FIGHTING THE GOOD FIGHT


I perhaps say this more than I care to count or start off my entries with my overly used phrase, “is it just me or” but if you will indulge me, it’s going to be good! Is anyone else feeling like they’re constantly being tested? Is it the fact that I’m in NYC and it can be an extremely lonely place? Is it the weather? Although, today was beautiful outside. I could also use the fact that hormones are looming and as a result, my mood is in a constant state of flux the past couple of months but instead, while I can’t figure out what’s going on with me, I am going to pray. I am also going to take ownership of my feelings and not let my emotions get the best of me. Or depending on where you’re at, maybe you let go of the thing you’re allowing to have a hold on your life.
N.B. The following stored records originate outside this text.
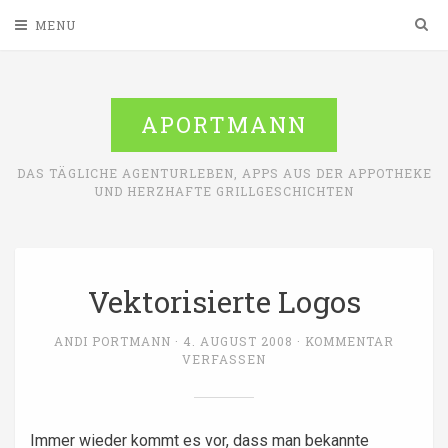
Sea
MENU
APORTMANN
DAS TÄGLICHE AGENTURLEBEN, APPS AUS DER APPOTHEKE
UND HERZHAFTE GRILLGESCHICHTEN
Vektorisierte Logos
ANDI PORTMANN
4. AUGUST 2008
KOMMENTAR
VERFASSEN
Immer wieder kommt es vor, dass man bekannte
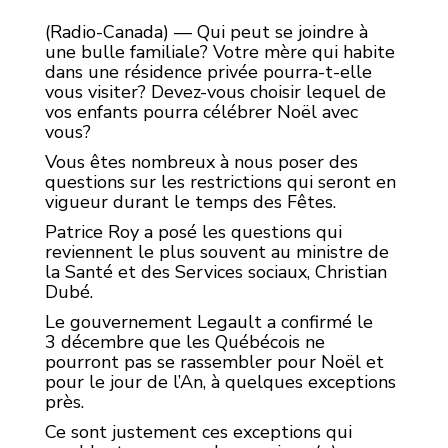
(Radio-Canada) — Qui peut se joindre à
une bulle familiale? Votre mère qui habite
dans une résidence privée pourra-t-elle
vous visiter? Devez-vous choisir lequel de
vos enfants pourra célébrer Noël avec
vous?
Vous êtes nombreux à nous poser des
questions sur les restrictions qui seront en
vigueur durant le temps des Fêtes.
Patrice Roy a posé les questions qui
reviennent le plus souvent au ministre de
la Santé et des Services sociaux, Christian
Dubé.
Le gouvernement Legault a confirmé le
3 décembre que les Québécois ne
pourront pas se rassembler pour Noël et
pour le jour de l’An, à quelques exceptions
près.
Ce sont justement ces exceptions qui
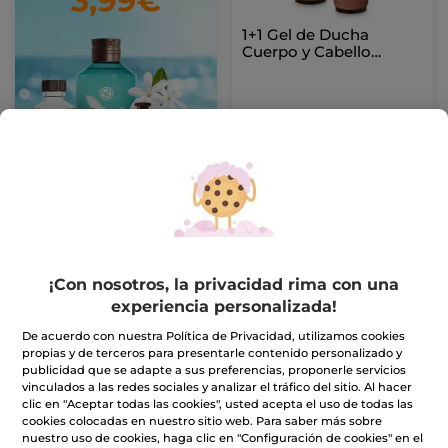
1+1 Gel de Ducha
Cuerpo y Cabello
Hoggar 200 ml
15,90€
31,80€
AÑADIR A MI
CESTA
NUEVO
-45%
NUEVO
-45%
¡Con nosotros, la privacidad rima con una
experiencia personalizada!
De acuerdo con nuestra Política de Privacidad, utilizamos cookies
propias y de terceros para presentarle contenido personalizado y
publicidad que se adapte a sus preferencias, proponerle servicios
vinculados a las redes sociales y analizar el tráfico del sitio. Al hacer
clic en "Aceptar todas las cookies", usted acepta el uso de todas las
Kit Eau de Parfum 30ml
Kit Eau de Parfum 30ml
cookies colocadas en nuestro sitio web. Para saber más sobre
- Bouquet Ambré & Sel
- Cuir De Nuit & Sur La
nuestro uso de cookies, haga clic en "Configuración de cookies" en el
I’ll never forget when I was in high school, I would attend bible study with my swim coach during my lunch breaks and I’ll always be grateful to him. (I should perhaps apologize to him one day for having a potty mouth then lol. But that also hasn’t changed. I pray for deliverance every day). I digress, but we were studying the book of Matthew (5:30), when we read, “And if the right-hand causes you to sin then cut it off.” I’m not saying to take this to the extreme but what this scripture is telling us is that if there’s something that is clogging our connection to God then we need to examine our lives and figure out what’s stealing our peace and joy.

Friends, I must confess that I’ve been addicted to social media lately, mostly Instagram. I recognized that I was comparing even when I wasn’t being intentional with it. I’d see someone’s recent engagement picture or an acquaintance’s recent TV/Film booking and yes while I was happy I would also think, “but what about me God?”, where is my blessing? The truth of the matter is, I wasn’t staying happy with what I’ve been given or where I’m at in life. I am destined and designed to run my OWN race, which means what’s for me, with my name on it will come on its own time.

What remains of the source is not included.